___ Task input

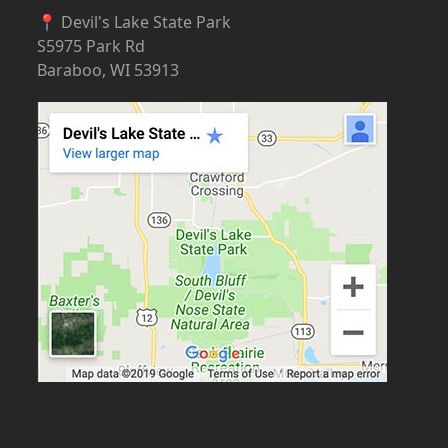
📍 Devil's Lake State Park
S5975 Park Rd
Baraboo, WI 53913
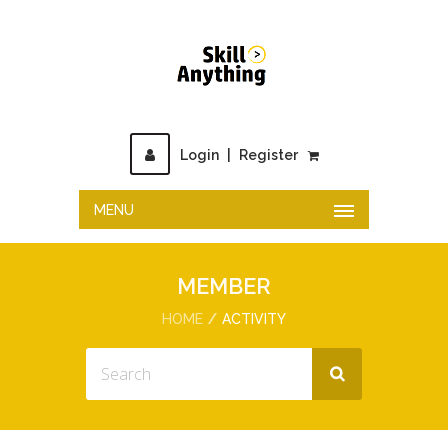
Login
|
Register
MENU
MEMBER
HOME
ACTIVITY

______

### [Problem to solve]
Answer with one number only: how many lines in the data contain the word "Park"?

### [Response box]
2